Inan Süver ist aufgrund der unmenschlichen Behandlung sowohl im Militär- als auch im Zivilgefängnis zwischen dem 9. August und 31. Oktober mehrmals in Hungerstreik getreten. Er war zuletzt auf Befehl des Leiters des Buca Zivilgefängnisses mit den Worten “Werft diesen Landesverräter in die 17” in eine Zelle gesperrt worden, die unter dem Namen Sibirien bekannt ist. Das schilderte er in einem Brief an seine Familie und ergänzte, dass es in der Zelle Ratten gab und er kein Wasser, Zucker und Zigaretten erhielt. Nach einer Verbesserung der Situation beendete er den Hungerstreik neun Tage später. Anfang Januar wurde er in das Bezirksgefängnis Gediz in Kütahya verlegt.
Am 26. November 2010 wurde Inan Süver in ein Militärkrankenhaus zur Überprüfung seiner Tauglichkeit überstellt. Er wurde rückwirkend ab 2008 für untauglich erklärt.
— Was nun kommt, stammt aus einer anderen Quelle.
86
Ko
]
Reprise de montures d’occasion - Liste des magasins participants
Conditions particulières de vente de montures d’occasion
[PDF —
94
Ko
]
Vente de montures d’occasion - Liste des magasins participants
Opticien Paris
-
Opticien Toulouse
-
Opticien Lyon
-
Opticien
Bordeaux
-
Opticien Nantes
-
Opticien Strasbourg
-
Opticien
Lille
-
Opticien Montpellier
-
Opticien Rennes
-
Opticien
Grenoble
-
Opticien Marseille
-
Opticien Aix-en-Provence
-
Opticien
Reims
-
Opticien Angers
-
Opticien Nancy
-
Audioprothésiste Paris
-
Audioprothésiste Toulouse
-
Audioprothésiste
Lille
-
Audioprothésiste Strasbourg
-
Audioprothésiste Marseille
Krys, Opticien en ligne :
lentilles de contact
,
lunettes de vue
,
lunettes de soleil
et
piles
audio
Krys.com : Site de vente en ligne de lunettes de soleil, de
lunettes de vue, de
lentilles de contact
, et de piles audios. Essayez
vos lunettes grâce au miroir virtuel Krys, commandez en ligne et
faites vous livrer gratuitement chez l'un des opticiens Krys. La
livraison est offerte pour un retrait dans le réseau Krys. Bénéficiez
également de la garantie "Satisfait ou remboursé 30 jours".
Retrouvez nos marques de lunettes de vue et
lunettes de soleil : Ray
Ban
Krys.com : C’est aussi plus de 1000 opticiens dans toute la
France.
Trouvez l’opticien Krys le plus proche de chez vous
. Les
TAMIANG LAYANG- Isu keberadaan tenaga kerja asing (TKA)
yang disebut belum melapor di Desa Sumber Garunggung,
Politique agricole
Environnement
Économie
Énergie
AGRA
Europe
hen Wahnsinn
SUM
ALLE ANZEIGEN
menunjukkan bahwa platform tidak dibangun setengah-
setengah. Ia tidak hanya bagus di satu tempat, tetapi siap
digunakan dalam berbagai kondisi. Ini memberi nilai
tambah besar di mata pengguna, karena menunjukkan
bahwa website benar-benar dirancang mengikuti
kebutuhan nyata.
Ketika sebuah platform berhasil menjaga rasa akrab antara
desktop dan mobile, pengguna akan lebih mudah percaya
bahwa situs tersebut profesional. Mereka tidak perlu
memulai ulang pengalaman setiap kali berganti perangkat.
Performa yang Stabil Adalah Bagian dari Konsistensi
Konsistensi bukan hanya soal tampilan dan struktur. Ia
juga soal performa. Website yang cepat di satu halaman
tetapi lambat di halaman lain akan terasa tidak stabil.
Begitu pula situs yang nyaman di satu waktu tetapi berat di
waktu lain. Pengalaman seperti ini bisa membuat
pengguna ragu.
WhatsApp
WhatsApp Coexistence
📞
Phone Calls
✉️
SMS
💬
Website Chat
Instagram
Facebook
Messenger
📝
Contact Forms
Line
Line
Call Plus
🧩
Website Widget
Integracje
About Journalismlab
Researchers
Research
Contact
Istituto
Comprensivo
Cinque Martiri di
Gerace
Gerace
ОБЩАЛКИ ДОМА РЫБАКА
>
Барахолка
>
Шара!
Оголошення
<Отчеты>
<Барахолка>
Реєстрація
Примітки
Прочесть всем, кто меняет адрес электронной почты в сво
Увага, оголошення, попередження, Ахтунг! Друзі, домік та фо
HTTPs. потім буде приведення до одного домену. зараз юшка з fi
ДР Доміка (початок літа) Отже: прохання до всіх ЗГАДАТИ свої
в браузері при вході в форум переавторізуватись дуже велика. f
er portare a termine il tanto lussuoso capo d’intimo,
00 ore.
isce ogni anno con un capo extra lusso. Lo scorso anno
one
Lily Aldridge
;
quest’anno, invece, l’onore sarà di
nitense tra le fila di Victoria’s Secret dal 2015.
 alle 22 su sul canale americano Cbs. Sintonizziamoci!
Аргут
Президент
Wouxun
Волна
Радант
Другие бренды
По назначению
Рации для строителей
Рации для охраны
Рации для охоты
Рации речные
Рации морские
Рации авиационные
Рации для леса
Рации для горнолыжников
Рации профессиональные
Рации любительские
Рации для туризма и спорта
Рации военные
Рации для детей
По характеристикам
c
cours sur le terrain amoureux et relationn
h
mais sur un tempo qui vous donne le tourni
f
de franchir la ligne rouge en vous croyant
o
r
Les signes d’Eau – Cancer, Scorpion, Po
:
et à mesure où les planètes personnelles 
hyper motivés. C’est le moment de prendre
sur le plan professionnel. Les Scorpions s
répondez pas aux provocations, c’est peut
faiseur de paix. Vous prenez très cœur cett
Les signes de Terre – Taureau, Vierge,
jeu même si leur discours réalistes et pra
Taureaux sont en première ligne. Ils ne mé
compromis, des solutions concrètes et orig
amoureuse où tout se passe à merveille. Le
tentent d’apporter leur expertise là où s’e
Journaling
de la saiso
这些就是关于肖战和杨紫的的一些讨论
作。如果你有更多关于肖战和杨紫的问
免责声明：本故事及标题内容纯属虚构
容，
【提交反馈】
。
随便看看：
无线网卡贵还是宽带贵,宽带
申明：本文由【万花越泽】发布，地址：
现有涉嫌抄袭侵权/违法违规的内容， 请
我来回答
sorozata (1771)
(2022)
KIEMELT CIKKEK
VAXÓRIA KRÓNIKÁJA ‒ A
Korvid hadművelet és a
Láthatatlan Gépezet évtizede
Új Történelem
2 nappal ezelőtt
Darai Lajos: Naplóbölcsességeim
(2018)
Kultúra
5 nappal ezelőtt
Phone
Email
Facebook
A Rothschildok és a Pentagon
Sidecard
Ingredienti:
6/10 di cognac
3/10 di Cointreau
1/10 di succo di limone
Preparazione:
Mit den bisherigen Haftstrafen von 25 Monaten ist eine vorzeitige Entlassung von Inan Süver zum 6. Juni 2011 zu erwarten. Aber gegen ihn sind weitere Militärstrafverfahren anhängig: Wegen Desertion im Jahre 2007, und wegen seiner Weigerung, nach der Verhaftung im August 2010 eine Uniform anzuziehen.
Zum Hintergrund
Die Türkei erkennt das Recht auf Kriegsdienstverweigerung nicht an. Jeder türkische Mann ist mit 20 Jahren zur Ableistung des Militärdienstes verpflichtet. Kriegsdienstverweigerer, die aufgrund ihrer Entscheidung die Uniform oder Befehle verweigern, werden wegen Befehlsverweigerung angeklagt und nach Verbüßung der Haftstrafe erneut einberufen. Dieser Teufelskreis kann ein Leben lang fortbestehen, da die Wehrpflicht in der Türkei erst nach Ableistung des Militärdienstes als erfüllt gilt.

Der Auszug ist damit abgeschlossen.